However, there is a lack of discussion on how to effectively handle both spatial and temporal dimensions in this research (Mahmood, Punni, and Aref Citation2019). Several multi-dimensional index structures have been proposed, such as 3DR-tree (Jun, Hong, and Yu Citation2003), TB-tree (Pfoser et al. Citation2000), STR-tree (Li and Tang Citation2011), PH-tree (Zäschke, Zimmerli, and Norrie Citation2014), SICC (S. Wang, Maier, and Ooi Citation2016). These indexes offer the advantage of adapting their structure to the distribution of the data.
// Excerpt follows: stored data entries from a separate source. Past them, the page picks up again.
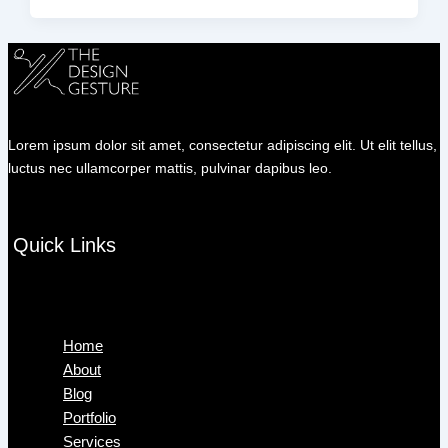
Lorem ipsum dolor sit amet, consectetur adipiscing elit. Ut elit tellus,
luctus nec ullamcorper mattis, pulvinar dapibus leo.
Quick Links
Menu
Home
About
Blog
Portfolio
Services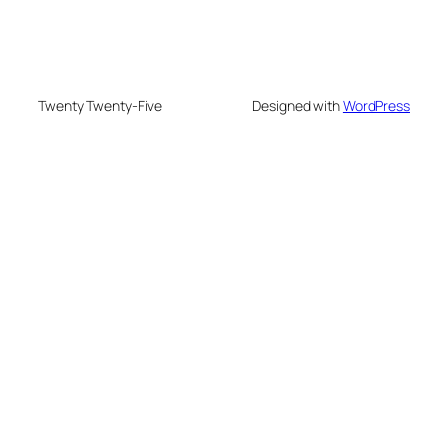
Twenty Twenty-Five
Designed with
WordPress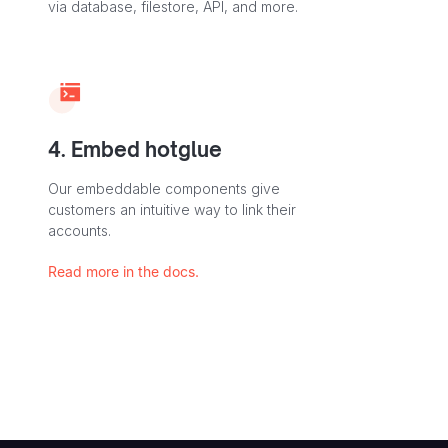
via database, filestore, API, and more.
4. Embed hotglue
Our embeddable components give
customers an intuitive way to link their
accounts.
Read more in the docs.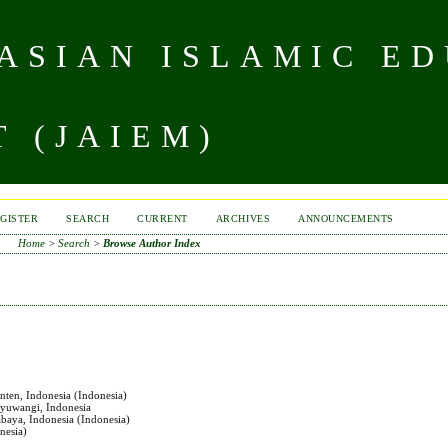
 ASIAN ISLAMIC E
 (JAIEM)
GISTER
SEARCH
CURRENT
ARCHIVES
ANNOUNCEMENTS
Home
>
Search
>
Browse Author Index
nten, Indonesia (Indonesia)
nyuwangi, Indonesia
abaya, Indonesia (Indonesia)
nesia)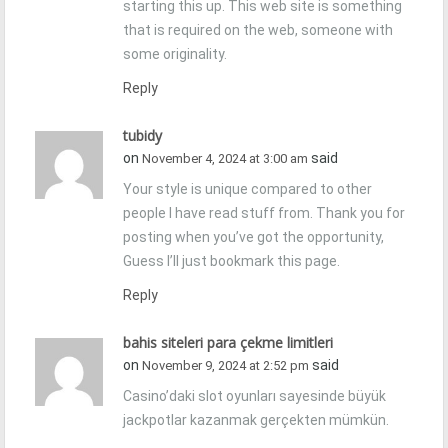
starting this up. This web site is something
that is required on the web, someone with
some originality.
Reply
tubidy
on
said
November 4, 2024 at 3:00 am
Your style is unique compared to other
people I have read stuff from. Thank you for
posting when you’ve got the opportunity,
Guess I’ll just bookmark this page.
Reply
bahis siteleri para çekme limitleri
on
said
November 9, 2024 at 2:52 pm
Casino’daki slot oyunları sayesinde büyük
jackpotlar kazanmak gerçekten mümkün.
Nevertheless, many of these methods suffer from large redundancy in space and overlook the efficiency of index construction (L. Wang and Xu Citation2010).
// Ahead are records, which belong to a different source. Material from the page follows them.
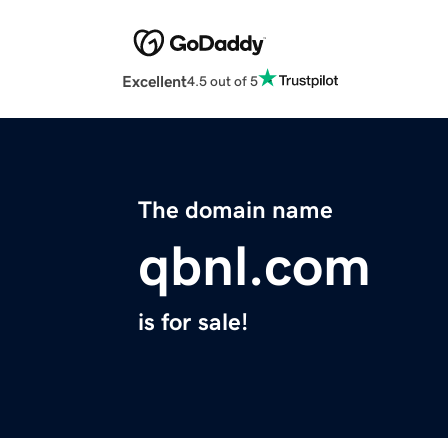
Excellent
4.5 out of 5
The domain name
qbnl.com
is for sale!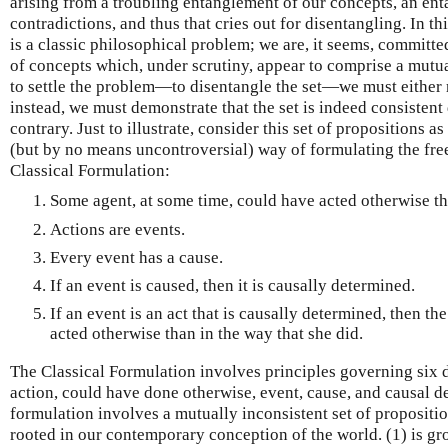
arising from a troubling entanglement of our concepts, an ent
contradictions, and thus that cries out for disentangling. In th
is a classic philosophical problem; we are, it seems, committed
of concepts which, under scrutiny, appear to comprise a mutua
to settle the problem—to disentangle the set—we must either 
instead, we must demonstrate that the set is indeed consistent 
contrary. Just to illustrate, consider this set of propositions 
(but by no means uncontroversial) way of formulating the free 
Classical Formulation:
Some agent, at some time, could have acted otherwise th
Actions are events.
Every event has a cause.
If an event is caused, then it is causally determined.
If an event is an act that is causally determined, then th
acted otherwise than in the way that she did.
The Classical Formulation involves principles governing six d
action, could have done otherwise, event, cause, and causal d
formulation involves a mutually inconsistent set of propositio
rooted in our contemporary conception of the world. (1) is gr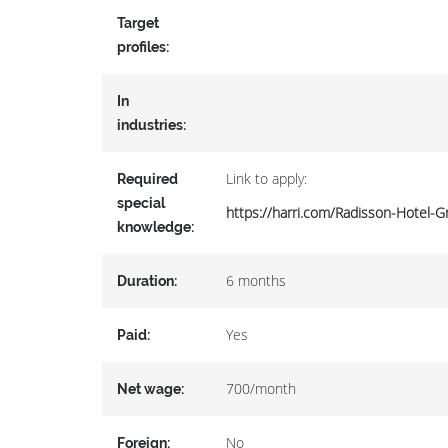
Target
profiles:
In
industries:
Link to apply:
Required
special
https://harri.com/Radisson-Hotel-
knowledge:
6 months
Duration:
Yes
Paid:
700/month
Net wage:
No
Foreign: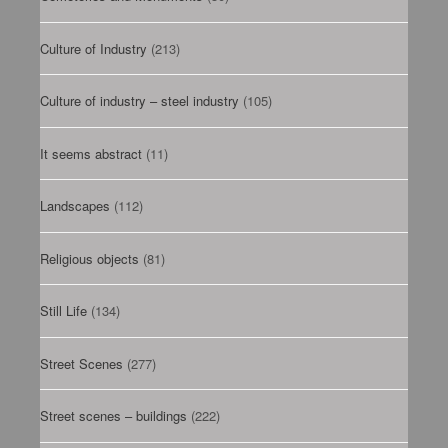
Culture of Industry
(213)
Culture of industry – steel industry
(105)
It seems abstract
(11)
Landscapes
(112)
Religious objects
(81)
Still Life
(134)
Street Scenes
(277)
Street scenes – buildings
(222)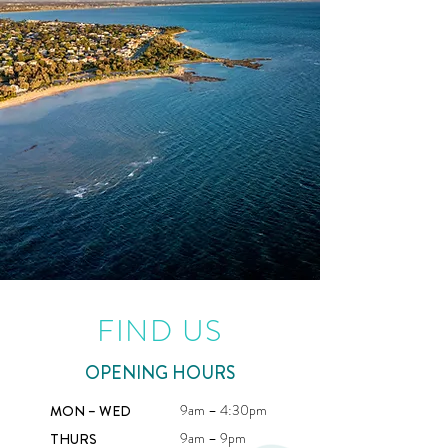
FIND US
OPENING HOURS
9am – 4:30pm
MON – WED
9am – 9pm
THURS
3. Multi-dimensional spatial index based on CBB

3.1. General concept of clipped bounding boxes

The concept of Clipped Bounding Boxes (CBB) was proposed by Sidlauskas (Sidlauskas et al. Citation2018) as a solution to the issue of ‘dead space’ in MBB. As illustrated in , dead space refers to the regions within MBBs that do not contain any practical objects. CBB employs a core idea similar to the ‘skyline’ algorithm, where a set of auxiliary points are stored in each leaf node of the index structure to record redundant spaces. This approach is characterized by its compact storage structure and ease of implementation. Furthermore, CBB exhibits outstanding performance in calculating intersection testing, which significantly reduces I/O operations and saves query time. Notably, this method is highly versatile as it does not require any modifications to the construction and structure of the spatial index, other than the addition of an extra set of data. Consequently, CBB can be extensively applied to various MBB-based spatial indexes, particularly in R-tree and its variant trees.
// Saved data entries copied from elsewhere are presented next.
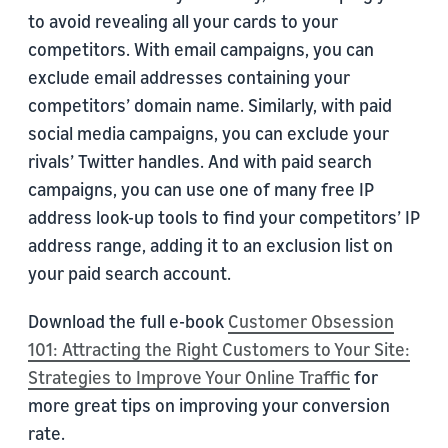
to avoid revealing all your cards to your
competitors. With email campaigns, you can
exclude email addresses containing your
competitors’ domain name. Similarly, with paid
social media campaigns, you can exclude your
rivals’ Twitter handles. And with paid search
campaigns, you can use one of many free IP
address look-up tools to find your competitors’ IP
address range, adding it to an exclusion list on
your paid search account.
Download the full e-book
Customer Obsession
101: Attracting the Right Customers to Your Site:
Strategies to Improve Your Online Traffic
for
more great tips on improving your conversion
rate.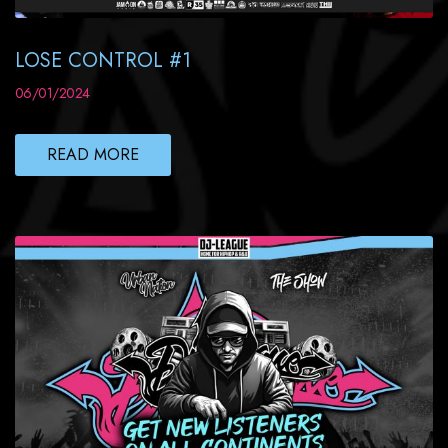
LOSE CONTROL #1
06/01/2024
READ MORE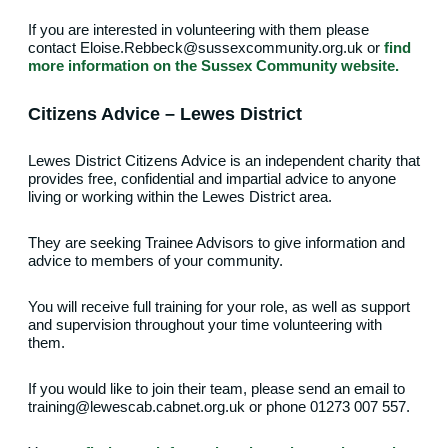
If you are interested in volunteering with them please
contact Eloise.Rebbeck@sussexcommunity.org.uk or
find
more information on the Sussex Community website.
Citizens Advice – Lewes District
Lewes District Citizens Advice is an independent charity that
provides free, confidential and impartial advice to anyone
living or working within the Lewes District area.
They are seeking Trainee Advisors to give information and
advice to members of your community.
You will receive full training for your role, as well as support
and supervision throughout your time volunteering with
them.
If you would like to join their team, please send an email to
training@lewescab.cabnet.org.uk or phone 01273 007 557.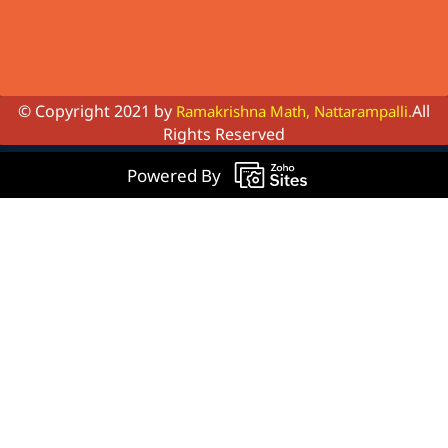
© Copyright 2021 by
All
Ramakrishna Math, Nattarampalli.
Rights Reserved
Powered By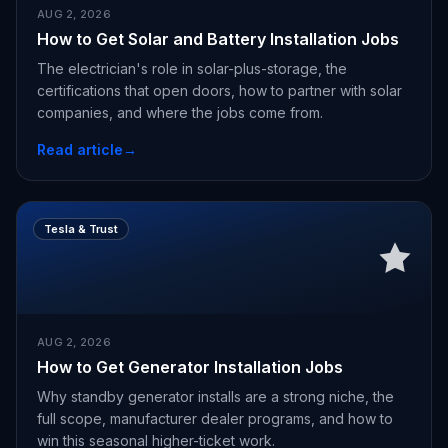
AUG 2, 2026
How to Get Solar and Battery Installation Jobs
The electrician's role in solar-plus-storage, the
certifications that open doors, how to partner with solar
companies, and where the jobs come from.
Read article
→
Tesla & Trust
AUG 2, 2026
How to Get Generator Installation Jobs
Why standby generator installs are a strong niche, the
full scope, manufacturer dealer programs, and how to
win this seasonal higher-ticket work.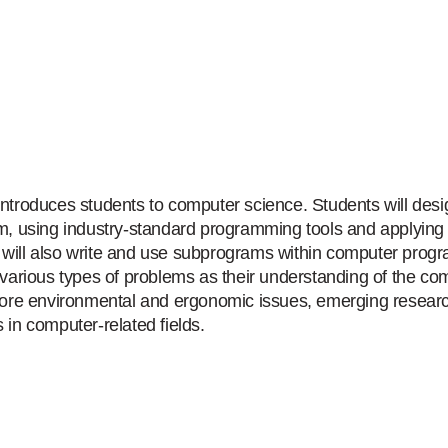
introduces students to computer science. Students will des
am, using industry-standard programming tools and applying 
will also write and use subprograms within computer progra
r various types of problems as their understanding of the 
plore environmental and ergonomic issues, emerging researc
 in computer-related fields.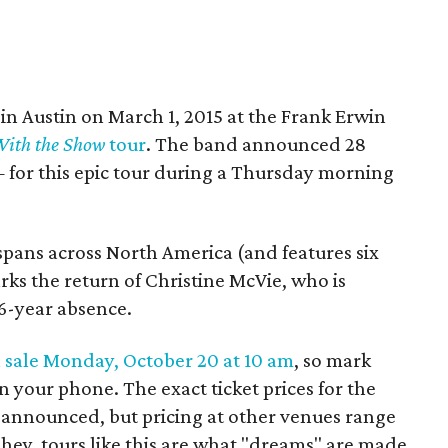
in Austin on March 1, 2015 at the Frank Erwin
ith the Show
tour
. The band announced 28
for this epic tour during a Thursday morning
pans across North America (and features six
ks the return of Christine McVie, who is
16-year absence.
 sale Monday, October 20 at 10 am
, so mark
n your phone. The exact ticket prices for the
announced, but pricing at other venues range
hey, tours like this are what "dreams" are made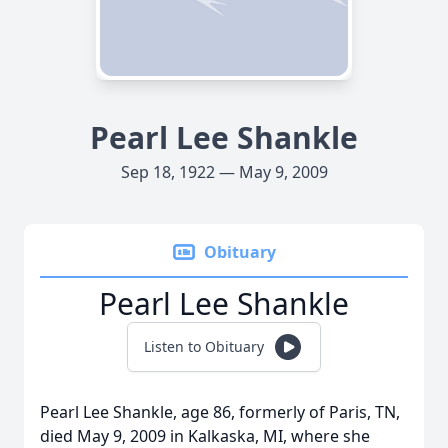
Pearl Lee Shankle
Sep 18, 1922 — May 9, 2009
Obituary
Pearl Lee Shankle
Listen to Obituary
Pearl Lee Shankle, age 86, formerly of Paris, TN,
died May 9, 2009 in Kalkaska, MI, where she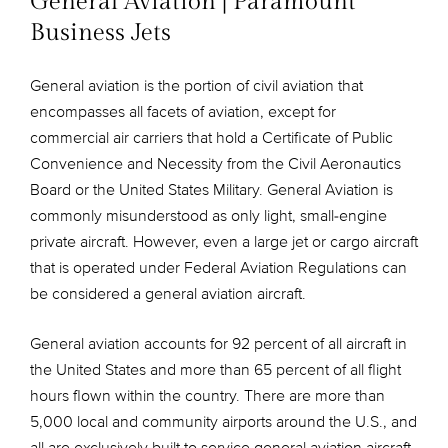
General Aviation | Paramount
Business Jets
General aviation is the portion of civil aviation that
encompasses all facets of aviation, except for
commercial air carriers that hold a Certificate of Public
Convenience and Necessity from the Civil Aeronautics
Board or the United States Military. General Aviation is
commonly misunderstood as only light, small-engine
private aircraft. However, even a large jet or cargo aircraft
that is operated under Federal Aviation Regulations can
be considered a general aviation aircraft.
General aviation accounts for 92 percent of all aircraft in
the United States and more than 65 percent of all flight
hours flown within the country. There are more than
5,000 local and community airports around the U.S., and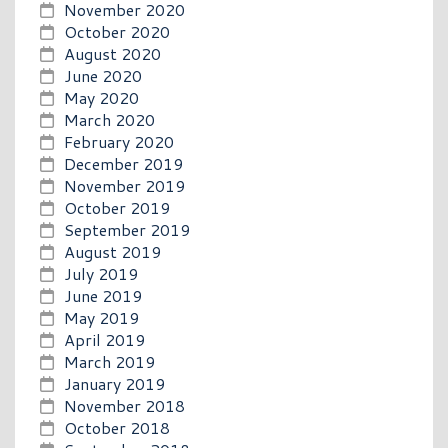
November 2020
October 2020
August 2020
June 2020
May 2020
March 2020
February 2020
December 2019
November 2019
October 2019
September 2019
August 2019
July 2019
June 2019
May 2019
April 2019
March 2019
January 2019
November 2018
October 2018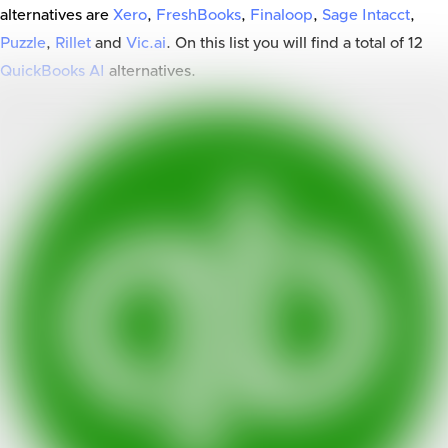
alternatives are
Xero
,
FreshBooks
,
Finaloop
,
Sage Intacct
,
Puzzle
,
Rillet
and
Vic.ai
. On this list you will find a total of
12
QuickBooks AI
alternatives.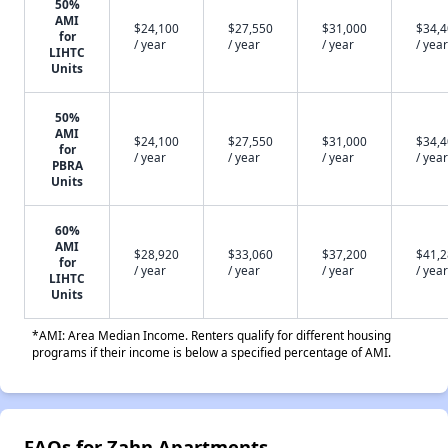
50%
AMI
$24,100
$27,550
$31,000
$34,
for
/ year
/ year
/ year
/ year
LIHTC
Units
50%
AMI
$24,100
$27,550
$31,000
$34,
for
/ year
/ year
/ year
/ year
PBRA
Units
60%
AMI
$28,920
$33,060
$37,200
$41,
for
/ year
/ year
/ year
/ year
LIHTC
Units
*AMI: Area Median Income. Renters qualify for different housing
programs if their income is below a specified percentage of AMI.
FAQs for Zahn Apartments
Figure 1. Clipped bounding boxes in spatial index.

3.1.1. Vertexes and direction of MBB

In the context of MBBs, it is easy to observe that the redundant space is primarily concentrated near each vertex of the bounding box. This region is relatively straightforward to compute and optimize. Therefore, the focus of the optimization method should be on trimming the redundant space near each vertex. During the computation process, it is necessary to separately identify the clipped space for each vertex. In order to distinguish the vertices, the subscript $d$ of $n$ dimensions is utilized to denote the direction of each vertex in the bounding box.

(1)

d = d_{1} d_{2} d_{3} \dots d_{n}, d_{i} \in \{0, 1\}

(1)

The subscript of $d$ denote each dimension, and the 3D spatial index is represented by $d_{1} d_{2} d_{3}$ . The values 0 and 1 are used to denote the positive and negative directions of a dimension, respectively.

As shown in , if $R$ is used to denote the smallest bounding box of a 2D spatial index, then $R_{00}$ and $R_{11}$ denote the lower-left vertex and upper-right vertex of this rectangular bounding box $R$ , respectively. In addition, to distinguish the individual vertices of the child nodes, the same method is used to label them, and the child nodes are denoted by $O_{i}$ .

3.1.2. Dominance

The concept of ‘dominance’ is the core of the algorithm in this paper. When a point $p$ is more qualified than another point $q$ in all aspects, it is said that $p$ dominates $q$ . This concept was first proposed by Borzsony (Borzsony, Kossmann, and Stocker Citation2001) and has been widely studied, and is a very important operator in this optimization method. For the convenience of subsequent expression calculations, we use it to indicate that $p$ dominates $q$ . Since the distance between points is mainly considered in the calculation of the clipping space, and since the vertices as reference points need to be calculated separately, it is necessary to pay attention to the direction of the domination in each calculation, and the subscript is used to indicate the dominated reference point $t$ :

(2)

\begin{matrix} p ≺ q, iff : | p [i] - t [i] \leq q [i] - t [i] | & for all i = 1, \dots, n \end{matrix}

(2)

Here $| |$ denotes the absolute value of the distance and $i$ denotes the individual dimension. $p$ dominates $q$ only if, in each dimension, $p$ is closer to the reference point $t$ than $q$ . For example, in , if $R_{00}$ is used as the reference and $O 2_{00}$ dominates $O 1_{11}$ , it is expressed as

(3)

O 2_{00} ≺_{R_{00}} O 1_{11}

(3)

3.1.3. Skyline points

For each vertex of MBB, by the concept of domination, we can create a skyline point dataset for each vertex, i.e. for every vertex, the set of all points that are not dominated by any point in the MBB, denoted as

(4)

S k_{t} (R) = \{p \in R : \exists t o \wd \hss / \hss \box q \in R, q ≺_{t} p\}

(4)

Skyline points are shown as the blue dots (denoted by letter ‘O’) in , and the direction $d$ of the subscript is the direction of the vertices to which they belong. Calculating skyline points for each vertex separately involves all the child nodes in the MBB $R$ . This step may seem to be very computationally intensive. However, it is not necessary to involve all the vertices in each calculation. In fact, it is not necessary to involve all the vertices in each computation because a vertex in a child node must dominate all the other vertices in that child node when computing the dominance relationship.

(5)

O i_{d} ≺_{R_{d}} P, ∃P \in Oi | P \neq O i_{d}

(5)

Here, $R_{d}$ is the reference point, and $P$ denotes any point in $Oi$ that is not a vertex $Oid$ .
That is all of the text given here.